We choose a Gaussian potential well because it is easy to compute on LUCIDAC. In contrast, a square well needs comparators which are not available on LUCIDAC. In the following code snippets we explore how to design the well and how to compute it from an ordinary differential equation. In principle the idea is that we know we want to have some \(G(t) = e^{-(t-t_c)^2/w}\), we can just determine \(G'(t)\) analytically and then obtain \(G(t)\) by solving \(\int G = G'(t)\) on LUCIDAC – or here with solve_ivp.

t_final = 30
t_center = t_final/2
t = linspace(0, t_final)
plot(t, 1-exp( -(t-t_center)**2 / 10) )

[<matplotlib.lines.Line2D at 0x7b7887e0cec0>]

Unfortunately the ODE approach is very sensitive for the initial conditions, as we are effectively evolving an exponential. Therefore it is hard to generate a symmetrical Gaussian as it is plotted above. Instead, we have to restrict to the right side of the simulation domain, straight from the center of the well. However, this also makes it difficult to use the ordinary shooting method which exploits the sensitivity of parameters around the zero.

from scipy.integrate import solve_ivp

t_final=10
t_center=0
width=3
result = solve_ivp(lambda t,y: [1, -2/width*(y[0]-t_center)*y[1]], [0,t_final], [0, 1])
assert np.allclose(result.t, result.y[0]), "Could not integrate time as variable"
result

  message: The solver successfully reached the end of the integration interval.
  success: True
   status: 0
        t: [ 0.000e+00  9.990e-04 ...  9.746e+00  1.000e+01]
        y: [[ 0.000e+00  9.990e-04 ...  9.746e+00  1.000e+01]
            [ 1.000e+00  1.000e+00 ...  1.383e-06  2.762e-07]]
      sol: None
 t_events: None
 y_events: None
     nfev: 170
     njev: 0
      nlu: 0

plot(result.t, result.y[1]);

Solving the SDE with this Well

We now combine the ODE above with the SDE:

m, hbar, E = 1, 1, 0.4
def sde(t, y, E=E):
    t, V, dpsi, psi = y
    phi = 2*m/hbar*(V-E)
    dV = -2/width*(t-t_center)*V # results in V=exp( -(t-tc)**2 / width)
    return [ 1, dV, phi*dpsi, dpsi ]

res = solve_ivp(sde, [0, t_final], [0, 1, -0.06, 0.6])
t, V, dpsi, psi = res.y
plot(t, V)
plot(t, psi);

Turning the potentiometer knobs

We can have some interactivity to play around with the parameters.

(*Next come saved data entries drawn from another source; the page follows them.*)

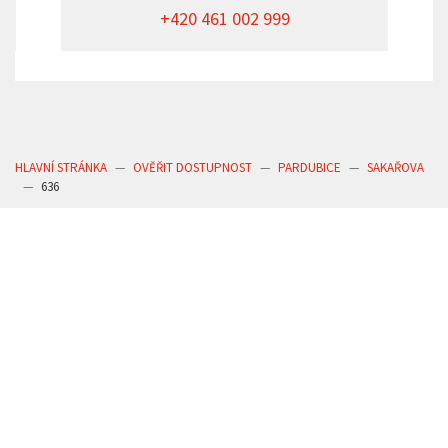
+420 461 002 999
HLAVNÍ STRÁNKA
OVĚŘIT DOSTUPNOST
PARDUBICE
SAKAŘOVA
636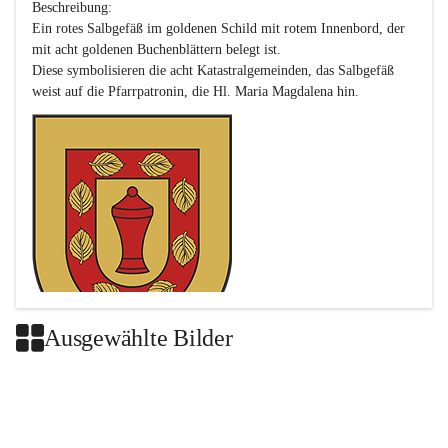
Beschreibung:

Ein rotes Salbgefäß im goldenen Schild mit rotem Innenbord, der 
mit acht goldenen Buchenblättern belegt ist.

Diese symbolisieren die acht Katastralgemeinden, das Salbgefäß 
Ausgewählte Bilder
Das neue Wappen ist eine Verschmelzung der Wappen der ehemals 
selbstständigen Gemeinden Buch-Geiseldorf und St. Magdalena.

Note this requires a running notebook and won’t run in a static render such as in the Sphinx documentation generator.

from ipywidgets import interact, interactive, fixed, interact_manual
import ipywidgets as widgets

def f(E, dpsi0, psi0):
    res = solve_ivp(lambda t,y: sde(t,y,E), [0, t_final], [0, 1, -dpsi0, psi0])
    t, V, dpsi, psi = res.y
    plot(t, V)
    plot(t, psi)
    axhline(0)
    title(f"{E=}, {dpsi0=}, {psi0=}")

interact(f,
         E=widgets.FloatSlider(value=0.8, min=0, max=3, step=0.1),
         dpsi0=widgets.FloatSlider(value=0.2, min=-0.5, max=0.5, step=0.01),
         psi0=widgets.FloatSlider(min=0, max=3, step=0.1),
        );